I don’t know what issue will necessitate such a demonstration, although my best guess right now is that it will involve immigration, where Trump seems likely to try to follow through on some of his campaign rhetoric.

Mass deportations would certainly be a trigger for me, as would any attempted infringement on LGBT rights.

Nothing would make me happier than to be wrong about this, as I have been many times in this unusual 2016 election cycle.

None of us really know how Trump intends to govern, assuming he knows. I appreciate that he’s toned it down since winning the election. But let’s just say I’m still pessimistic.

With no disrespect intended toward those who participated in peaceful protests in Chicago this past week, I’m not sure those protests served any positive purpose other than to help those involved ease some of their own anxiety.

Marching through the streets of downtown to disrupt the lives of people who supported the same candidate as you doesn’t make much sense to me. I wonder how many of the protesters realize that, even in the home precinct of Trump Tower, 68 percent of voters supported Clinton.

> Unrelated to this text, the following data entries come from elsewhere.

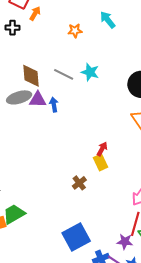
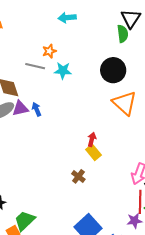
cyan arrow: (108, 20) -> (67, 18), turned -42
orange star: (75, 31) -> (49, 51), moved
gray line: (64, 74) -> (35, 66), moved

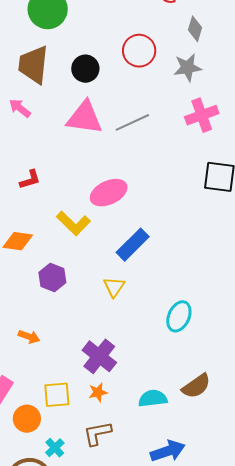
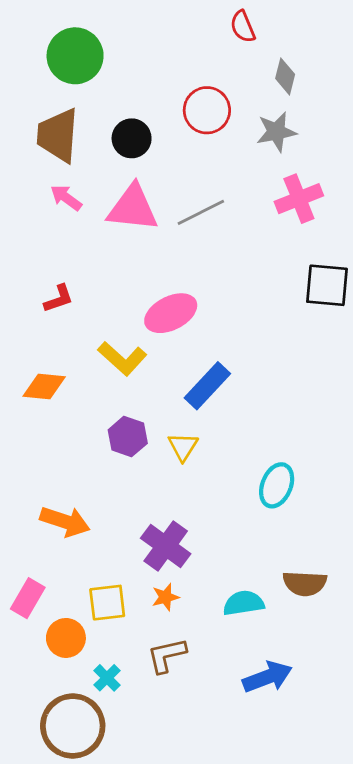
pink arrow: (20, 108) -> (66, 198), moved
purple hexagon: (52, 277) -> (128, 437), moved
orange arrow: (29, 337) -> (65, 522), size x1.6
brown semicircle: (196, 386) -> (305, 583), turned 40

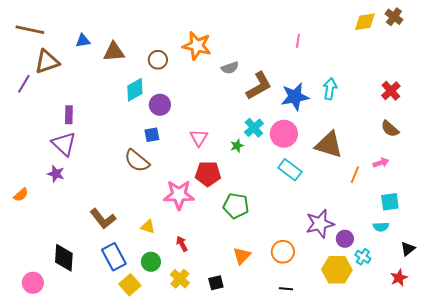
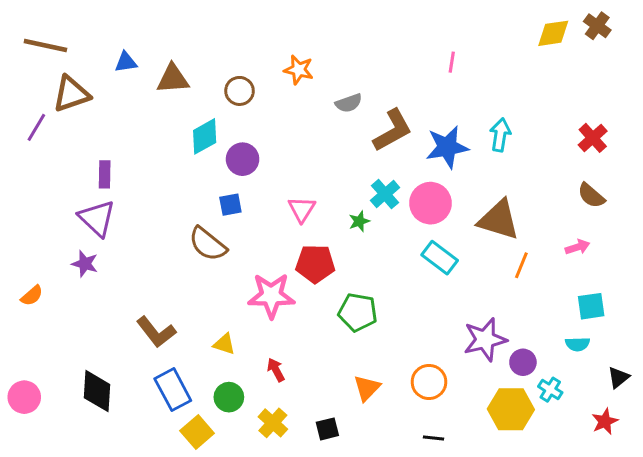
orange star: (197, 46) -> (299, 70), size x0.7
orange line: (355, 175) -> (521, 265), moved
pink circle: (33, 283) -> (24, 397), moved

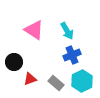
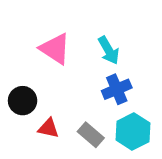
red triangle: (30, 79) -> (49, 128), turned 32

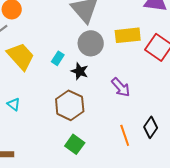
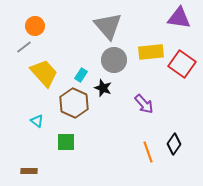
brown hexagon: (70, 105) -> (74, 103), moved
green square: (75, 144) -> (66, 142), moved, turned -36

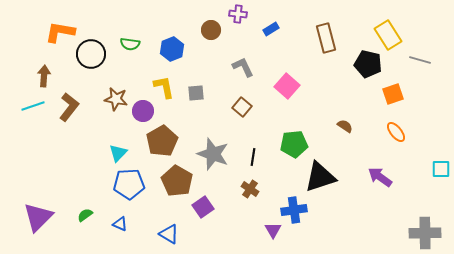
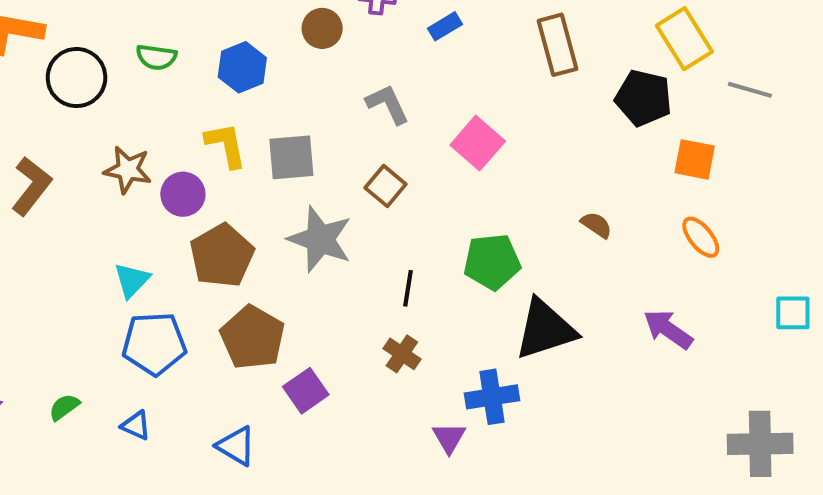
gray square: (196, 93) -> (291, 157), size x1.4
orange square: (393, 94) -> (695, 159), turned 30
gray star: (213, 154) -> (320, 239), moved

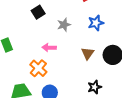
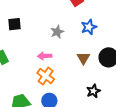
black square: (38, 12) -> (14, 24), moved, turned 32
orange cross: (38, 68) -> (46, 76), moved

Worse were the protests in other cities that have gotten out of hand, such as the destructive behavior in Portland that police called a riot. These incidents are likely to trigger a backlash that will make it more difficult to win the hearts and minds of the American people if and when the time comes.

We’re been though this before during Vietnam. When the left goes too far, the people in the middle get uncomfortable, grow fearful and lean right. Then, it takes a while to reel them back.

If the time comes to demonstrate in the streets, those on the left are going to need to attract to their cause the people like me who are closer to the center if they really want to be effective, not just disruptive.

Then, there are also many people of good conscience who voted for Trump. They do not necessarily support all of his positions. If it becomes necessary to block him on some issues, their help will be needed, too.

I realize I’m whistling into the wind. If the folks who are organizing the current protests won’t listen to the wise advice of Obama and Clinton, they’re certainly not going to pay attention to me.

I’d be satisfied if all I accomplish is to sow the seed in somebody’s mind that the time to take that extra step might be near.